If it's a very simple app where the object is more or less tied to the datastore and visa-versa (i.e. can be thought of as a property of the datastore), then having a .save() method for that class might make sense.

But I think that would be pretty exceptional.

Rather, it's usually better to let the class manage its data and its functionality (like a good OO citizen), and externalize the persistence mechanism to another class, or set of classes.

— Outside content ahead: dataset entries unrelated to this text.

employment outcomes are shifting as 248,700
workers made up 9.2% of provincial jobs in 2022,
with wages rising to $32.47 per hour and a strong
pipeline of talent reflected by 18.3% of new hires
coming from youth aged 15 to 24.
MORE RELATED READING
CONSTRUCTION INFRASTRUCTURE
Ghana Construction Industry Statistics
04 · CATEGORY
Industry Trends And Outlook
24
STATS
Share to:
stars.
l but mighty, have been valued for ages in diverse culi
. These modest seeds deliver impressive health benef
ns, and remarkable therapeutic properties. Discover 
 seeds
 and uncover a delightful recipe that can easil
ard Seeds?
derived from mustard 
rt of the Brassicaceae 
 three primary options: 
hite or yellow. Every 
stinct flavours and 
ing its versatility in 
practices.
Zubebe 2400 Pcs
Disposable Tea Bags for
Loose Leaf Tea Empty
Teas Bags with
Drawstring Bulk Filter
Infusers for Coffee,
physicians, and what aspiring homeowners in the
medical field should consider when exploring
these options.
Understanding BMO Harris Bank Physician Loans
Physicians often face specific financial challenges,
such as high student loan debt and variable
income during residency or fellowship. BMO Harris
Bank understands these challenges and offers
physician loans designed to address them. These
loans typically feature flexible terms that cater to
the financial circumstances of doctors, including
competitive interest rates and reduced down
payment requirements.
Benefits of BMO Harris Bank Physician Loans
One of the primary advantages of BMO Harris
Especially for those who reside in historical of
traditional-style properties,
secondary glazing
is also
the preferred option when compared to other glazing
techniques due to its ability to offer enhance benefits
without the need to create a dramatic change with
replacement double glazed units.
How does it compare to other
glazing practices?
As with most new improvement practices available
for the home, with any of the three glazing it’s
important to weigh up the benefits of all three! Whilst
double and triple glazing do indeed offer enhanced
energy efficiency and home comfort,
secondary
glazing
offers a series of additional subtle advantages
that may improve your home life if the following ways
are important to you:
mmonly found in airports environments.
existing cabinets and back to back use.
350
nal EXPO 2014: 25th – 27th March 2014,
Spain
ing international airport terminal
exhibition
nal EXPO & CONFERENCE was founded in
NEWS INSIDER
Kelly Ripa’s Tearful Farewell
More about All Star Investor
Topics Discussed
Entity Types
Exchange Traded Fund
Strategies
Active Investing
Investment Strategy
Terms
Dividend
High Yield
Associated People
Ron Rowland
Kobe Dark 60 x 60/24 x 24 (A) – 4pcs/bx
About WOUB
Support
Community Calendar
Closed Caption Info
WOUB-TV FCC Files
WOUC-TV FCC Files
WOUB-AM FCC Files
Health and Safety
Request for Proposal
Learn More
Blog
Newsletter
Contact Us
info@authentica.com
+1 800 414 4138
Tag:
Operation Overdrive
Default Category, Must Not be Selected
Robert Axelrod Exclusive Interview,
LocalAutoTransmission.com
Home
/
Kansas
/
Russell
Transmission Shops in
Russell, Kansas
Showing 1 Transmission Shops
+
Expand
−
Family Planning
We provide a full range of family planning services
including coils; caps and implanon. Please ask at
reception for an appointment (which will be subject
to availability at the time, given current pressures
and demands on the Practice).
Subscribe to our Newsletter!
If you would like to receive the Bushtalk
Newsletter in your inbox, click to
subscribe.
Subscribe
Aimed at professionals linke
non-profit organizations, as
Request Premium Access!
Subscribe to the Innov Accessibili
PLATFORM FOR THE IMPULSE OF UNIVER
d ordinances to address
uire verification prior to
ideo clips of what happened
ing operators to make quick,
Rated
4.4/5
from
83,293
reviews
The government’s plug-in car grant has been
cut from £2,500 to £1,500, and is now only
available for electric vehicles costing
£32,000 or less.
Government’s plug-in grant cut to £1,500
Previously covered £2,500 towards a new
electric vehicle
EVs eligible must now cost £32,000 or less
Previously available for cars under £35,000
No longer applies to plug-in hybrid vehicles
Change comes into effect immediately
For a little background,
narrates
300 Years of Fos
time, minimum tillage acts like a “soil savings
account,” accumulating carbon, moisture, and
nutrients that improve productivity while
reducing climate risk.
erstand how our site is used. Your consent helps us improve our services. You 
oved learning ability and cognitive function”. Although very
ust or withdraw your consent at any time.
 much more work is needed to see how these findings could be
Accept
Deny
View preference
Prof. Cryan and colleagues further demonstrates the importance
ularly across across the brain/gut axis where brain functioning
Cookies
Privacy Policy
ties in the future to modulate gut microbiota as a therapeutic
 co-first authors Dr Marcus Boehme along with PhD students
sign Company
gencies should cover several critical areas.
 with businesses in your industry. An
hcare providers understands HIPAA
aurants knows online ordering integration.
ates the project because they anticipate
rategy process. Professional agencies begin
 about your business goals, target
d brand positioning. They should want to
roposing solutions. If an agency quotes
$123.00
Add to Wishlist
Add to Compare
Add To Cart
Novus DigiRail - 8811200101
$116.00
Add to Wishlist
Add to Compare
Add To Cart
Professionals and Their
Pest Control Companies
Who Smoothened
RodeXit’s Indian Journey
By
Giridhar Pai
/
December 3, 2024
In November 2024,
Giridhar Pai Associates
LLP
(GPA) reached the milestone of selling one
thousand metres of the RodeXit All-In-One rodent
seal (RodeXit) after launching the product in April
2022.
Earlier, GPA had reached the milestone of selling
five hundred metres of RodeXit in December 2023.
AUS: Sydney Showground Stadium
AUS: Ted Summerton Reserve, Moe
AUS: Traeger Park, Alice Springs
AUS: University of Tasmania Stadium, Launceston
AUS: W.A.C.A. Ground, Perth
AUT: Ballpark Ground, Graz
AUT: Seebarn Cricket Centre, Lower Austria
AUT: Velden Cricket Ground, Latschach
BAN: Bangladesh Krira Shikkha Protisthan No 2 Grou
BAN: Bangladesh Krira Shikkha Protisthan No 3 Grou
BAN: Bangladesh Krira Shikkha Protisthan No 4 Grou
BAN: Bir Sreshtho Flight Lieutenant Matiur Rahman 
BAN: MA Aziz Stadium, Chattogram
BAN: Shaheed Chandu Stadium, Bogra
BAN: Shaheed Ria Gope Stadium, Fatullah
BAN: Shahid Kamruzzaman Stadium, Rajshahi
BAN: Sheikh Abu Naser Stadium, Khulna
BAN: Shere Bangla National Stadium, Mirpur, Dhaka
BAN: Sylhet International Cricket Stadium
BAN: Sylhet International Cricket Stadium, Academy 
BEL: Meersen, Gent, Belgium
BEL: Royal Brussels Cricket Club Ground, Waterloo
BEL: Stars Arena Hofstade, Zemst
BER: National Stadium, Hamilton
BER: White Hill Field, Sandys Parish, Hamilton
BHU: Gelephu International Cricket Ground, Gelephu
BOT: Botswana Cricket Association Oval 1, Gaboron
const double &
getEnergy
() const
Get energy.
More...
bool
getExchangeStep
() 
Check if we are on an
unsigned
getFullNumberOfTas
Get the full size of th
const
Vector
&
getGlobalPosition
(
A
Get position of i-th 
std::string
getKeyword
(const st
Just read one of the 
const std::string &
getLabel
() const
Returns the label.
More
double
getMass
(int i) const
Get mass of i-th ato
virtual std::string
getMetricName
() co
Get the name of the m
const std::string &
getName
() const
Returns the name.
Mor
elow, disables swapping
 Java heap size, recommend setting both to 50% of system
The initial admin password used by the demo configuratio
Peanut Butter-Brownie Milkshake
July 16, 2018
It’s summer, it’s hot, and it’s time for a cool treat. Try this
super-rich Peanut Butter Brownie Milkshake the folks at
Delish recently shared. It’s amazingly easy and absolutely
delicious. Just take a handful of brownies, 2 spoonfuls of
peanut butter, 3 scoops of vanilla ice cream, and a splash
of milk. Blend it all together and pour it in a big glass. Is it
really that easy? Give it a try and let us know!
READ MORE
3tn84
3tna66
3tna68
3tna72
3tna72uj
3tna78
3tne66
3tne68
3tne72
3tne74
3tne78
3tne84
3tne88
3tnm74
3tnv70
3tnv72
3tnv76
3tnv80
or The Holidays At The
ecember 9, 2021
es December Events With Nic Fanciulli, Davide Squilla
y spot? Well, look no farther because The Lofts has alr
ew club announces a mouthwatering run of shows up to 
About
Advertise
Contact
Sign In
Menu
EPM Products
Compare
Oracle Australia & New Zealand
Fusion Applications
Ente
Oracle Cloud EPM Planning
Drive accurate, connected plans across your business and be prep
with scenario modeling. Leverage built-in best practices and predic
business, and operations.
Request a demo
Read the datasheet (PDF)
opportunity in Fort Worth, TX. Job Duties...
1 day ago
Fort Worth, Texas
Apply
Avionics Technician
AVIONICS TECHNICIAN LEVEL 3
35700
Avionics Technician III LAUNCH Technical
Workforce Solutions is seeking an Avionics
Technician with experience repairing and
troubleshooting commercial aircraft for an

The other option is to use a persistence framework that defines persistence declaratively (like with annotations), but that's still externalizing the persistence.

-1
  • Define a method on that class that serializes the object, and returns a sequence of bytes that you can put in a database or file or whatever
  • Have a constructor for that object that takes such a sequence of bytes as input

About the RetrieveAllStudents() method, your feeling is right, it is indeed probably misplaced, because you might have multiple distinct lists of students. Why not simply keep the list(s) outside of the Student class ?

1
  • You know I have seen such trend in some PHP framework for example Laravel if you know it. The model is tied to database and can even return a series of objects.